The grim economic picture in Europe has slowed industrial activity on the continent and weighed down large multinational manufacturers. Growing sales from emerging economies haven't been enough to offset the slide. The ugly reality has hit conglomerates especially hard, which generally tolerate inefficiencies across their massive holdings. That is all about to change.

Johnson Controls (JCI -0.17%) is one such technology conglomerate scrambling to improve profitability in the face of European woes. The company's second-quarter earnings released this week could be summarized as "higher (financial metric) in (choose market) was partially/more than offset by lower (financial metric) in Europe". Shares have waddled sideways in the past five years, underperforming the S&P 500 by 18%. Will higher demand elsewhere be enough to shake off European worries?

Is the sky really falling?
Things are bad, but they may not be as bad as they seem. Despite the dismal state of affairs in the European theater, Johnson Controls has reaffirmed its earnings guidance for 2013. Already halfway through its fiscal year, expected EPS of $2.60-$2.70 is well above the $2.15 watermark set last year. Consolidation efforts and an increased focus on growth assets look to be paying off so far.

The company operates three key businesses: building efficiency, automotive experience, and power solutions. All were hit by declining European sales, although each had bright spots elsewhere. Building efficiency sales dropped 3% from the prior-year period, but gross profit grew 3%. The good news is that revenue will pick up in the second half of the fiscal year as the weather improves in North America and China and restructuring benefits take root.

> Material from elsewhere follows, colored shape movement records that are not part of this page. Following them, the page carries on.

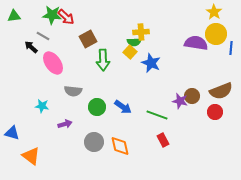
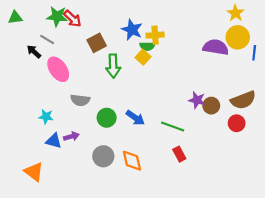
blue star: (151, 63) -> (132, 30), moved
purple star: (180, 101) -> (197, 100), moved
blue triangle: (12, 133) -> (54, 141), moved

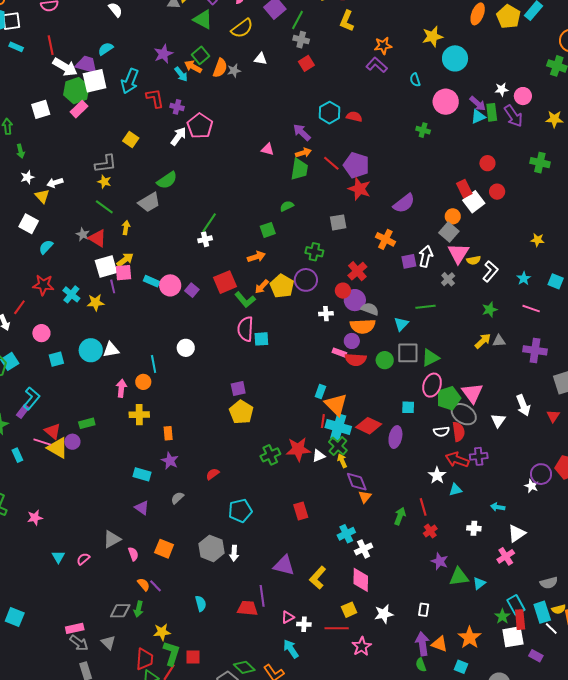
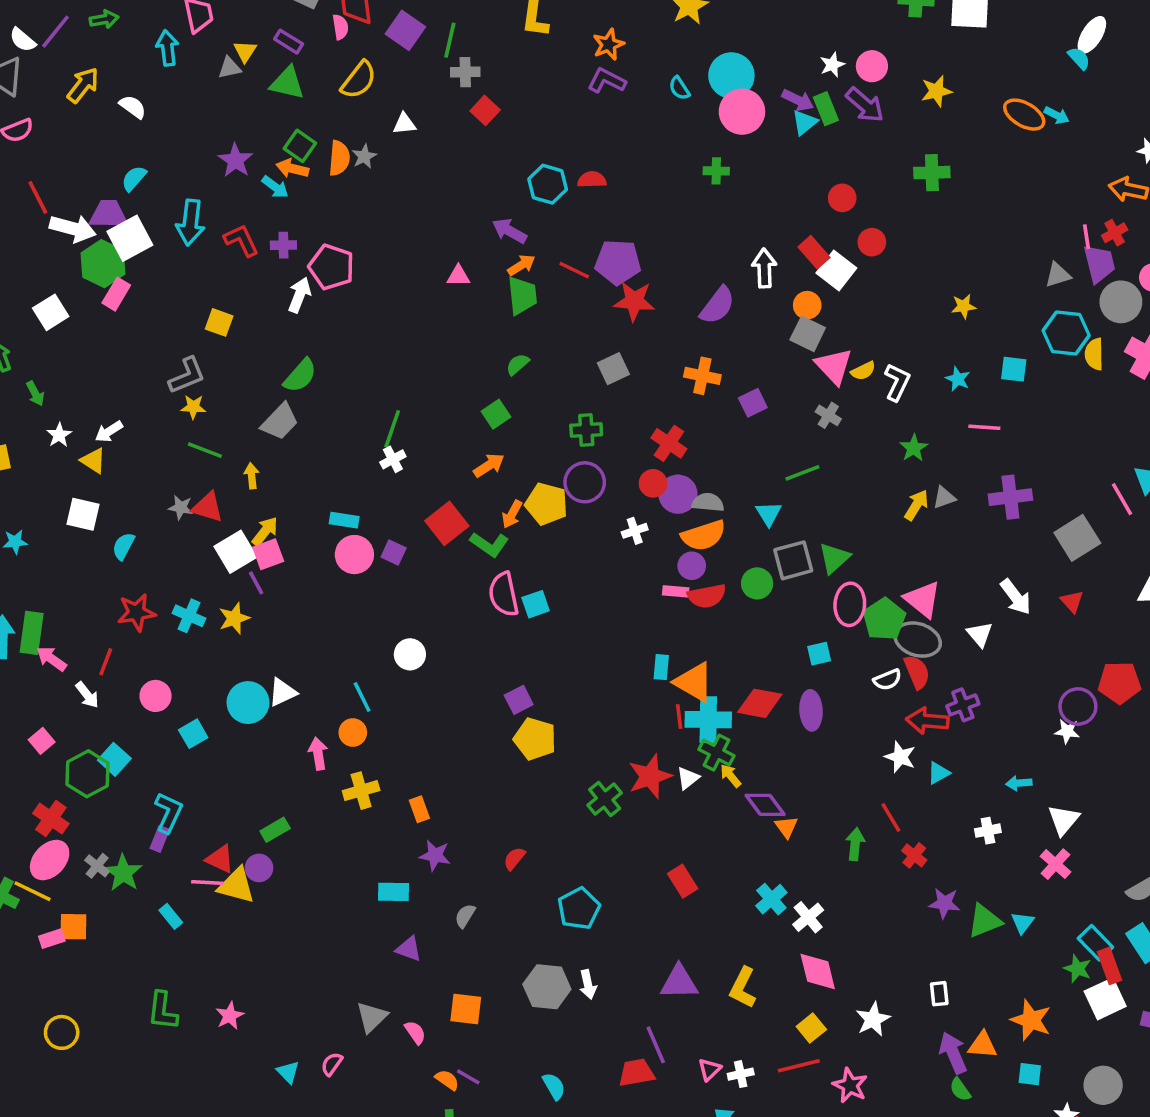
cyan circle: (455, 58) -> (731, 75), moved
white arrow: (426, 256) -> (764, 268), moved
cyan rectangle: (152, 281) -> (344, 520), moved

A worker packages car batteries – the product most associated with Johnson Controls – after assembly. Source: Johnson Controls

Automotive experience didn't fare so well, which should come as no surprise to investors. Nearly all major automakers are struggling in Europe despite improving sales elsewhere. Ford (F 0.66%) lost $1.75 billion in the continent in 2012 and expects to see the red ink tally $2 billion this year. If automakers can't sell cars, then they have less incentive to build them. That hurts electronics technology companies such as Johnson Controls and explains big drops in auto-related income – even with Chinese sales soaring 31%.

Power solutions grew sales 10% to $1.6 billion and income 11% compared to the prior-year period. The segment made up 15.4% of total revenue for the quarter, which should grow in coming years. The company completed the ramp-up of its automotive battery recycling facility and is on pace to complete its second battery factory in China.

Industry cues
One thing to remember is that Johnson Controls isn't the only conglomerate struggling on the continent. Honeywell (HON 1.66%), which competes with the company's building efficiency business, has been hurt by weak industrial demand there as well. The company has also been forced to restructure core businesses and focus on growth markets. A successful first quarter helped Honeywell boost guidance and approach 52-week highs, while Johnson simply met expectations. Darn. 

Major global auto suppliers Magna International (MGA 1.02%) and Lear Corporation (LEA 1.30%) have been obvious targets for a depressed European market. Both companies cited a 6% slide in Old World auto production in 2012 as the dominating factor keeping sales revenue down. Meanwhile, production in North America and China were up 17% and 7%, respectively. The pleasant pickup in production and the reemergence of the American automobile industry has aided auto sales for the two companies. That and a focus on non-auto markets has led each company to its best earnings in years.   

Foolish bottom line
Will Johnson Controls be able to shake the dead weight from Europe? It doesn't look like that will happen any time soon, but it may not matter. Sure, it only met expectations in its most recent quarter. But if Magna and Lear can profit from the worldwide auto market, then the company should be able to meet its efficiency targets. Looking around the industry shows that two things are more important than slowing industrial activity in the Old World: diversification and growth markets. Good news for investors: Johnson Controls is cruising in both categories.